** Opening THE DATA block **
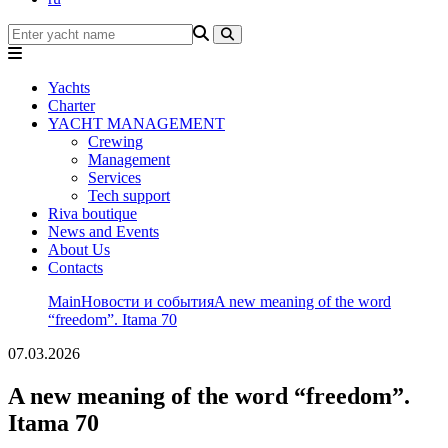
Yachts
Charter
YACHT MANAGEMENT
Crewing
Management
Services
Tech support
Riva boutique
News and Events
About Us
Contacts
Main
Новости и события
A new meaning of the word
“freedom”. Itama 70
07.03.2026
A new meaning of the word “freedom”.
Itama 70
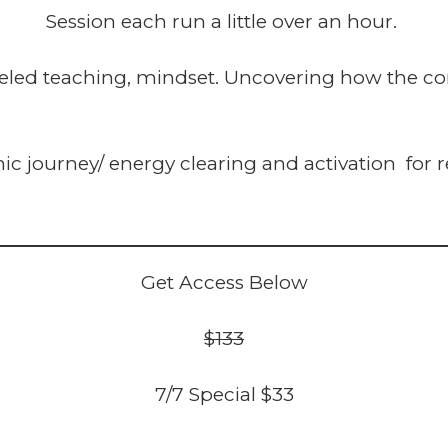
Session each run a little over an hour.
led teaching, mindset. Uncovering how the con
 journey/ energy clearing and activation for r
Get Access Below
$133
7/7 Special $33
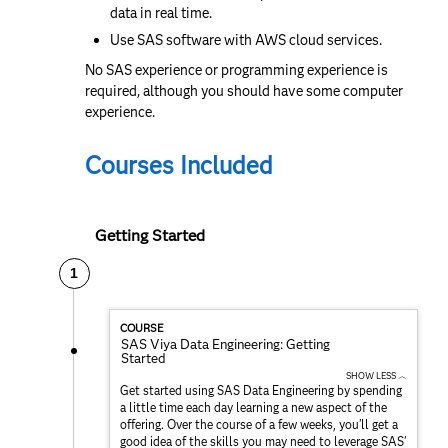
data in real time.
Use SAS software with AWS cloud services.
No SAS experience or programming experience is
required, although you should have some computer
experience.
Courses Included
Getting Started
1
COURSE
SAS Viya Data Engineering: Getting
Started
SHOW LESS ︿
Get started using SAS Data Engineering by spending
a little time each day learning a new aspect of the
offering. Over the course of a few weeks, you'll get a
good idea of the skills you may need to leverage SAS'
** Closing THE DATA block **
■ TASK BRIEF: Copy out all lines from the records where the word "time" appears.

■ SOLUTION TO THIS TASK:
data in real time.
a little time each day learning a new aspect of the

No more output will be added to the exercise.